Dass jahrzehntelang ganz selbstverständlich Frauen, illegalisierte MigrantInnen, Sexarbeiterinnen oder ZeitungskolporteurInnen in gleichen Arbeitsverhältnissen ihr Auskommen such(t)en, wird weitgehend vergessen. Mit jenen, die keinerlei Möglichkeit haben, zum Beispiel ihren Lohn einzufordern, kann umgesprungen werden, wie es den "Arbeit"geberInnen beliebt - sie stehen in der Arbeitshackordnung ganz unten und haben kaum eine Möglichkeit, gegen die Ausbeutung vorzugehen.

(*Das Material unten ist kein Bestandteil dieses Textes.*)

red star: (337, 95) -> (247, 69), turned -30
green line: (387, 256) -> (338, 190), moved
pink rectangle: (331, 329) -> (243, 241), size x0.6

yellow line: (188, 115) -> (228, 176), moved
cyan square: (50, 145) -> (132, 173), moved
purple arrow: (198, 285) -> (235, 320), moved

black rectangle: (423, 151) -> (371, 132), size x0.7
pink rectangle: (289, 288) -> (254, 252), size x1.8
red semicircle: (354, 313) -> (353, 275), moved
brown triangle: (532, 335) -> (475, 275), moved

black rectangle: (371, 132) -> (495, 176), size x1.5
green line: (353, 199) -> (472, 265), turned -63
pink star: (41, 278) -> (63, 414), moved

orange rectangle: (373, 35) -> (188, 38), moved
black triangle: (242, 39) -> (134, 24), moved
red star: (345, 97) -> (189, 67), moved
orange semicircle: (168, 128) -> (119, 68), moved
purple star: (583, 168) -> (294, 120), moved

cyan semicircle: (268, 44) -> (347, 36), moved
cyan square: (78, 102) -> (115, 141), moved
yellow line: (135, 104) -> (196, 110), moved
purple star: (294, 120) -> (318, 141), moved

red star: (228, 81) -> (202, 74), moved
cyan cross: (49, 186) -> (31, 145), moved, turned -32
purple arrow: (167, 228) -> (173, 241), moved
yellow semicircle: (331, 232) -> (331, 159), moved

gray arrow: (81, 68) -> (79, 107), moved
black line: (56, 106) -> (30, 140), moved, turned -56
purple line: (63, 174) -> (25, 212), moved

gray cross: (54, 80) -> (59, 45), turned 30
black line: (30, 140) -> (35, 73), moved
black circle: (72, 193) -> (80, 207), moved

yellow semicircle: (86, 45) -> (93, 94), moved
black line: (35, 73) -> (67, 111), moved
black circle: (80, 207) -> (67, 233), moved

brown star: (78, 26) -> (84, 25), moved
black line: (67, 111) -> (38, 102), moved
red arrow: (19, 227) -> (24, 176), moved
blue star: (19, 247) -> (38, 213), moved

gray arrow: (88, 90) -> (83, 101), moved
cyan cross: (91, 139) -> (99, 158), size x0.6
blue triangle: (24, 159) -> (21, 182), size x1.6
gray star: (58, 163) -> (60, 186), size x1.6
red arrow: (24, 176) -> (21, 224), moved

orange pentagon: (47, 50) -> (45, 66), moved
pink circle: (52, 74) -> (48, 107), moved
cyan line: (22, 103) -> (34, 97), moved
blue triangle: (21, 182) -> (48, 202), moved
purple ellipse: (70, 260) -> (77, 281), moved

Gerade über die Ausweitung der sogenannten prekären Arbeitsverhältnisse und Lebensverhältnisse auf einen bis dahin kaum betroffenen weißen männlichen Mittelstand, hat sich eine Diskussion entwickelt, in deren Mittelpunkt "der/die Prekäre", die entsprechenden Arbeitsverhältnisse / sehr persönlichen Arbeitserfahrungen bzw. die politischen Möglichkeiten von Vernetzung und Protest stehen. Eigene politische Identitäten erwachsen seitdem - mehr oder weniger verknüpft mit Kapitalismuskritik - rund um und aus dem Prekariat. Eine Tendenz, die eigene prekäre Jobsituation ästhetisch oder politisch zu verklären, ist aber gerade im Felde der KulturarbeiterInnen nicht selten. Erfolg und Achtung hängen dann eben an den zwei/drei Jobs plus Projektarbeit. Und irgendwie kann mensch sich die eigenen Arbeitsverhältnisse im schnellen Small-Talk auch witzig reden. Faulheit und Müßigang fallen auch hier unangenehm auf. Schließlich gilt es, "als Kriegsmaschine", als "Multitude" oder einfach als junge/r flotter informierter Mensch auf den Wellen eines sich stets wandelnden Kapitalismus zu reiten.

Freilich ist es im aktuellen Kapitalismus zunehmend schlicht unmöglich, ein Leben ohne Erwerbsarbeit zu führen. Wir alle haben unterschiedliche Ausgangspositionen, denn es ist nun mal in dieser Gesellschaft entscheidend, welchen Pass mensch besitzt, welche Versorgungspflichten zu erfüllen sind, oder in welchem (Nicht-) Arbeitsverhältnis mensch sich befindet. Klar muss sein, dass niemand außerhalb des kapitalistischen Systems arbeitet und lebt, Freiräume nur temporär und im Diskurs und nicht als verklärtes Idyll abgesteckt werden können.

Es lohnt sich zu kämpfen - jeden Tag!
Denn wir wollen leben - ohne Arbeitszwang!